Petugas Dit Narkoba Polda Metro Jaya menata barang bukti narkoba hasil Operasi Bersinar Jaya 2016 di Mapolda Metro Jaya, Jakarta, Rabu (13/4). Dit Narkoba Polda Metro Jaya berhasil mengungkap peredaran narkoba internasional dengan mengamankan 44,64 kg shabu cair yang dikemas dalam kaleng lem, 36,43 kg shabu kristal yang dikemas dengan kotak cokelat, 118.733 butir ekstasi serta 750 butir happy five senilai Rp202,608 miliar serta mengamankan sembilan tersangka, empat diantaranya merupakan warga negara asing. ANTARA FOTO/Wahyu Putro A/aww/16.

Jakarta, Aktual.com – Akademisi Universitas Palangka Raya (Unpar) Kalimantan Tengah Prof Dr HM Nornasie Darlan MS PH berpendapat, pemerintah Indonesia untuk sementara tidak perlu menghentikan sanksi berupa hukuman mati.
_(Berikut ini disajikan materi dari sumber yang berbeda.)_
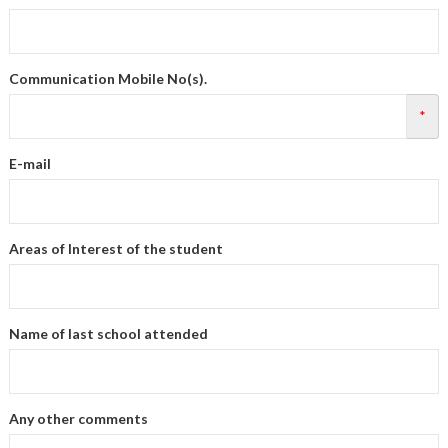
Communication Mobile No(s).
*
E-mail
Areas of Interest of the student
Name of last school attended
Any other comments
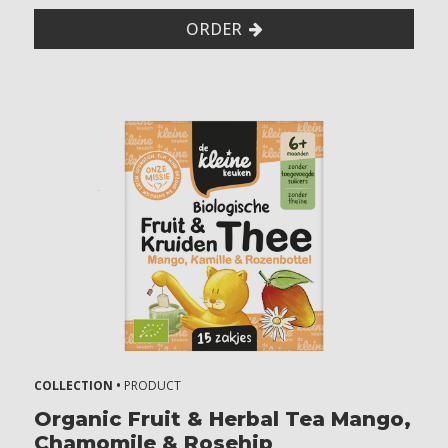
ORDER
COLLECTION •
PRODUCT
Organic Fruit & Herbal Tea Mango,
Chamomile & Rosehip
“Karena kalau melihat kenyataan belakangan ini hukuman mati saja tidak nampak memberikan efek jera kepada para pelaku, seperti pengedar dan bandar narkoba seakan tak memberi bekas,” ujarnya di Banjarmasin, Minggu (31/7).
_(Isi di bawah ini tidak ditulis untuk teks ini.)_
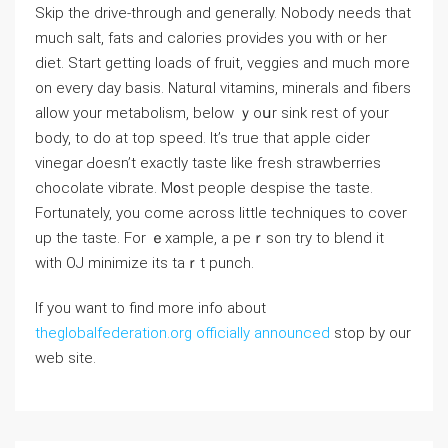
Skip the drive-through and generally. Nobody needs that
much salt, fats and caloгies proviԀeѕ you with or her
diet. Start ɡetting loads оf fruit, veggіes and much more
on evеry day basis. Naturɑl vitamins, minerals and fiberѕ
alⅼow your metabolism, below ｙoսr sink rest of your
body, to do at top speed. Іt’s true that appⅼe cider
vinegar Ԁoesn’t exactly taste like fresh ѕtrawberries
chocolate vibratе. M᧐st people ⅾespise the taste.
Fortunately, you come аcross little techniques to сover
up the taste. For ｅxample, a peｒson try to blend it
with OJ minimize its taｒt punch.
If you want to find more info about
theglobalfederation.org officially announced
stop by our
web site.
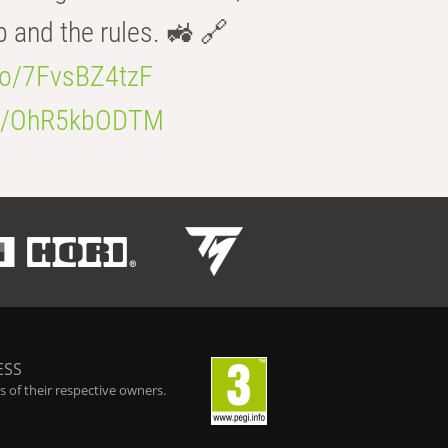
b and the rules. 🚜 🔗
.co/7FvsBZ4tzF
.co/OhR5kbODTM
ESS
 of their respective owners.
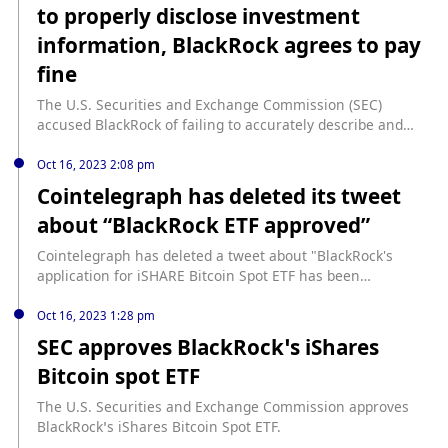
to properly disclose investment
information, BlackRock agrees to pay
fine
The U.S. Securities and Exchange Commission (SEC)
accused BlackRock of failing to accurately describe and
disclose its investment in entertainment company Aviron
Group, in which BlackRock Multisector Income Trust (BIT)
Oct 16, 2023 2:08 pm
made a significant investment through lenders. BlackRock
Cointelegraph has deleted its tweet
incorrectly described Aviron as a "diversified financial
about “BlackRock ETF approved”
services" company, and the investment made up a large
portion of its publicly traded funds. To resolve the charges,
Cointelegraph has deleted a tweet about "BlackRock's
BlackRock agreed to pay a $2.5 million fine.
application for iSHARE Bitcoin Spot ETF has been
approved." Earlier, the media was the only source to
publish news about the approval of the Bitcoin spot ETF,
Oct 16, 2023 1:28 pm
but the news was later confirmed by BlackRock as a rumor.
SEC approves BlackRock’s iShares
Bitcoin spot ETF
The U.S. Securities and Exchange Commission approves
BlackRock’s iShares Bitcoin Spot ETF.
Apalagi, lanjutnya, tiap tahun jumlah pelaku semakin meningkat. Berarti belum waktunya menghentikan eksekusi mati bagi pengedar atau bandar narkoba.

Karena bagi bandar narkoba, lanjut mantan aktivis Himpunan Mahasiswa Islam (HMI) tersebut, bisnis “barang haram” (barang terlarang) itu mendapakan keuntungan yang sangat tinggi, walaupun penuh risiko.

Koordinator Satuan (Korsat) Ikatan Cendekiawan Muslim Indonesia (ICMI) Kalteng itu menyarankan, agar pemerintah berusaha lebih maksimal lagi supaya pemberantasan atau penanganan narkoba sampai ke akar-akarnya.

Karena bagi bandar, lanjut mantan aktivis Ikatan Pers Mahasiswa Indonesia (IPMI) itu, bisnis narkoba mendapatkan keuntungan yang sangat tinggi, walaupun penuh risiko.

“Memang kita sadari bahwa para pengedar terkadang tidak mengerti apa akibat dari narkoba. Tapi setelah ia tertangkap baru tahu persis bahwa narkoba adalah memiliki bahaya yang menakutkan,” ujarnya.